5.3.2 Evidence from chinese `minor-marriages'

The second evidence is from `minor-marriages' in china (p.121-122). In this kind of the marriage, a young girl is moved to live with her future husband (also a child). Brown bring evidence that this marriages are less successful than normal marriages, for example they are 30% less fertile, and regards this as an evidence that living together as children cause the future husband-and-wife to be imprinted against each other. Brown discusses and dismisses several possible objections. He also brings a similar evidence from an arab village (p. 122).

However, Brown ignores the most obvious objection, that minor-marriages are effectively random pairing. Normal marriages, even when they are arranged by relatives rather than by the groom-and-bride themselves, are done with at least some considerations of the personalities of the bride and groom. In contrast, in a `minor-marriage' this information is not available, because you cannot predict what kind of person a child is going to be.

Considering this randomness, it is actually very surprising that `minor-marriages' actually succeed to reach 70% fertility of normal marriages. Most likely, this number ignores `minor-marriages' that have been broken before the bride reached maturity.

5.3.3 Incest in animals

The next kind of evidence that Brown brings is that incest avoidance exist in non-human animals, and then he says (P. 124)

Consequently, the assumption that human incest avoidance is fundamentally is cultural phenomenon now rests on the inelegant assumption of a double discontinuity with the animal kingdom; unlike other species we lack innate avoidance mechanisms; unlike other species we therefore avoid incest via cultural prohibition (Arens 1986:94).

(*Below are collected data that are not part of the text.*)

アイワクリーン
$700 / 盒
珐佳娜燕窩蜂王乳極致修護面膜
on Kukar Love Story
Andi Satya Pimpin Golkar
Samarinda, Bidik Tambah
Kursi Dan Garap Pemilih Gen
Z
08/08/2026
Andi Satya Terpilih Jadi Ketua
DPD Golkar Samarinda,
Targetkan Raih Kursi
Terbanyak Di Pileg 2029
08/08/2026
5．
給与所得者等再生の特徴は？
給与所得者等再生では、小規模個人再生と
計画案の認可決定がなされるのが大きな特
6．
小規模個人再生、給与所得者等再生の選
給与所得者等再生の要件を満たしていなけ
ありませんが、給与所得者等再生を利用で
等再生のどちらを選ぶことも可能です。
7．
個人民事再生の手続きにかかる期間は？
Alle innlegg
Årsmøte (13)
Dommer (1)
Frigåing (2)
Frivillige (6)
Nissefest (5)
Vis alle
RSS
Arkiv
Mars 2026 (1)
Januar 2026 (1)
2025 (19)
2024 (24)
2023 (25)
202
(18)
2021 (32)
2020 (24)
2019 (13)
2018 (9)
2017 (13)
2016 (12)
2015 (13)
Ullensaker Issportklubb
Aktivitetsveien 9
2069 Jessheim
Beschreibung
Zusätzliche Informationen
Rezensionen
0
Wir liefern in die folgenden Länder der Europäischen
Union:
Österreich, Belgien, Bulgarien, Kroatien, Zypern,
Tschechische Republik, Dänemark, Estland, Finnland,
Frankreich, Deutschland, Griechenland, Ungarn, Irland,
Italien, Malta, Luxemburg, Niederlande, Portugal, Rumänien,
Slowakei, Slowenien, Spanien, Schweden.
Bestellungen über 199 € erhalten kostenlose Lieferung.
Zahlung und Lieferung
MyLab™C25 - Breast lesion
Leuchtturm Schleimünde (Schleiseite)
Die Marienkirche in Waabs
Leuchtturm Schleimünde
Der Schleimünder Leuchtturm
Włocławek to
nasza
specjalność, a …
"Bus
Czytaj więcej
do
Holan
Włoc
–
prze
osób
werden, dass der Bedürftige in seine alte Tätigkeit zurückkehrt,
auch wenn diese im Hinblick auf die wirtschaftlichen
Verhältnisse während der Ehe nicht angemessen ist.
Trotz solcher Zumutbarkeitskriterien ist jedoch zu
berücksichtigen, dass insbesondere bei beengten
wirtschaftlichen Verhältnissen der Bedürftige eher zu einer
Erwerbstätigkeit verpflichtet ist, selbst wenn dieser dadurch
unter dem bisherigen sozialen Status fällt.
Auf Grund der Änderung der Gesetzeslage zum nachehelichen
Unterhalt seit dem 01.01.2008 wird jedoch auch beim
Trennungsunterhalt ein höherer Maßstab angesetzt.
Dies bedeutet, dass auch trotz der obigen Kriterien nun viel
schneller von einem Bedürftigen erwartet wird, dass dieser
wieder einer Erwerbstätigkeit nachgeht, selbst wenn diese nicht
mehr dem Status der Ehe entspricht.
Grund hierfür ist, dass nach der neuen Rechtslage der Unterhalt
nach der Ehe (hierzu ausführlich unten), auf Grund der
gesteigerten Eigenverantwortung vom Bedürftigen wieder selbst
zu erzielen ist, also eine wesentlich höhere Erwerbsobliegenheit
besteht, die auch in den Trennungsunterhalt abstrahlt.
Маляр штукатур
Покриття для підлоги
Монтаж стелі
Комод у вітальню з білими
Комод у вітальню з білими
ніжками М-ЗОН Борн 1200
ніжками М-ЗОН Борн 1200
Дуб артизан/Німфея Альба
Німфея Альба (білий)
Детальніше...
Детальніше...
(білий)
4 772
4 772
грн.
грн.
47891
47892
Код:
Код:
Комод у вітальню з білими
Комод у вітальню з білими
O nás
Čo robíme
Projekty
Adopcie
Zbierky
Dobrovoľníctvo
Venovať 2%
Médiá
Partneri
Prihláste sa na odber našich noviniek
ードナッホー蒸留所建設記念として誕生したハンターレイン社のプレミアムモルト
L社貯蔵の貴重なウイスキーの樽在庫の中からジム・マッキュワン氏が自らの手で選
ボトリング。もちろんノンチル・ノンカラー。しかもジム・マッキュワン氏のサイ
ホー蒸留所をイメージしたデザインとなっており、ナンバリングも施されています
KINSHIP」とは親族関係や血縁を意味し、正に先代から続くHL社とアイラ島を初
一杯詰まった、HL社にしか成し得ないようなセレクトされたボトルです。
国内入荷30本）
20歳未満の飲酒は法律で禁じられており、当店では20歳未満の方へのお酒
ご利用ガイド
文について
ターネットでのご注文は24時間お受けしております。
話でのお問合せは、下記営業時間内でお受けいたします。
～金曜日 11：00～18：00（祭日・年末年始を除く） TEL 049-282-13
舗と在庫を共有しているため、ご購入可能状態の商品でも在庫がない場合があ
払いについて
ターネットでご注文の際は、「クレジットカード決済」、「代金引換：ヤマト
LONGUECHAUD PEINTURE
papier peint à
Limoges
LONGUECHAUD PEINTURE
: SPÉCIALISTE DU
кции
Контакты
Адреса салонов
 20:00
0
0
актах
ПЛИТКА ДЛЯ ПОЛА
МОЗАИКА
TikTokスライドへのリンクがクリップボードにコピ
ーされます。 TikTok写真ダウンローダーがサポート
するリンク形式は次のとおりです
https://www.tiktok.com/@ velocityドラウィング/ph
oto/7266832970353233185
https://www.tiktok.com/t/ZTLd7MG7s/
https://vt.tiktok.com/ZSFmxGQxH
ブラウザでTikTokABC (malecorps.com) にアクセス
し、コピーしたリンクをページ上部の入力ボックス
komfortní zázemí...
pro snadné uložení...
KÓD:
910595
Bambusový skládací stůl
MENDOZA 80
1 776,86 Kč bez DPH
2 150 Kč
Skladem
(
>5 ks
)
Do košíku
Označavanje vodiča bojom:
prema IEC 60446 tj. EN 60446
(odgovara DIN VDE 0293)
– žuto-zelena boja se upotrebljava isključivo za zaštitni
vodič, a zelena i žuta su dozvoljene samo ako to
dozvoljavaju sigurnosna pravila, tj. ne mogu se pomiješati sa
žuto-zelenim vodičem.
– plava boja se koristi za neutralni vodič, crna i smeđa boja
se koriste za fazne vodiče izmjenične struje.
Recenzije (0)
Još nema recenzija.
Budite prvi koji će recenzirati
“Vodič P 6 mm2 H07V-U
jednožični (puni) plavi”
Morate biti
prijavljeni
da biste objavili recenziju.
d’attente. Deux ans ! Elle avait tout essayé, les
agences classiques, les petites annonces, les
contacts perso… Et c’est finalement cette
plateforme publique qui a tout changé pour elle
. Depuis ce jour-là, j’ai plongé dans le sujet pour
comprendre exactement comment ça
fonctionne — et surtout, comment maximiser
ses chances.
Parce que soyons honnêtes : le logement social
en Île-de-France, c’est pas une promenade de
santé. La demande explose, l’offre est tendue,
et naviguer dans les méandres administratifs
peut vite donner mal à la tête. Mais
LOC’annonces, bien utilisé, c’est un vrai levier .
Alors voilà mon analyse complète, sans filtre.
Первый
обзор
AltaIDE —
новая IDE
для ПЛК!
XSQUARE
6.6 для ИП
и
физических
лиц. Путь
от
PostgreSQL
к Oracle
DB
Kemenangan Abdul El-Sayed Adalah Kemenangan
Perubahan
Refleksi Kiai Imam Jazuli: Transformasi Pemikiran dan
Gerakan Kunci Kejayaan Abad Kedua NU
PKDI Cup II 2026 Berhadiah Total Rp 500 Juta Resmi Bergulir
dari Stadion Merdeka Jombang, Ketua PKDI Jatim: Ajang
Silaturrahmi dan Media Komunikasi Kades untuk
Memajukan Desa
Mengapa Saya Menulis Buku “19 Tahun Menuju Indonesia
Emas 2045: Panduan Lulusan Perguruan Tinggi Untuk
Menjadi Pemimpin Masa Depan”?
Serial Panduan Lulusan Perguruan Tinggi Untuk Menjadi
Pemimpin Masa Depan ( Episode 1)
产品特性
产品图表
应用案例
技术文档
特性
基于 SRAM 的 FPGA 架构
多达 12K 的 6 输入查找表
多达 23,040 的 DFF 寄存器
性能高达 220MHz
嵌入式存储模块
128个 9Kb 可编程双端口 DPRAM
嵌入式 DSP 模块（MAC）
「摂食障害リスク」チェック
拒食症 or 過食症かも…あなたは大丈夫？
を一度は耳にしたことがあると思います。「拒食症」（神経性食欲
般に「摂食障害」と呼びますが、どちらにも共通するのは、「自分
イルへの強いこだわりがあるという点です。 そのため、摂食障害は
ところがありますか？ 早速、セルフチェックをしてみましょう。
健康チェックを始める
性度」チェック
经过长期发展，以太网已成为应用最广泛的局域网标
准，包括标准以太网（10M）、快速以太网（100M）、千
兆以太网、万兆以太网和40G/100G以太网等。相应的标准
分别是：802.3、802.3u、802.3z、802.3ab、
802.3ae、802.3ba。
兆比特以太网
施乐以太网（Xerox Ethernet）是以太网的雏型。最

The only reasonable interpretation of `inelegant' here is something like `nonparsymonious'. This is bad argument, because the two `discontinuities' are strongly dependent on each other. If a learned mechanism to avoid incest evolves (culturally), and it covers all the cases that the innate mechanism does and more, the innate mechanism will be degraded by random drift. Alternatively, if the innate mechanism become ineffective (e.g. because it worked only in small groups, or only in short-childhood species, or only in a specific environment), it will give a strong drive to develop another mechanism, which in a learning species is more likely to be learned than innate, because learning mechanisms evolve much faster than innate mechanisms. Thus the double discontinuity is a consequence of a single process.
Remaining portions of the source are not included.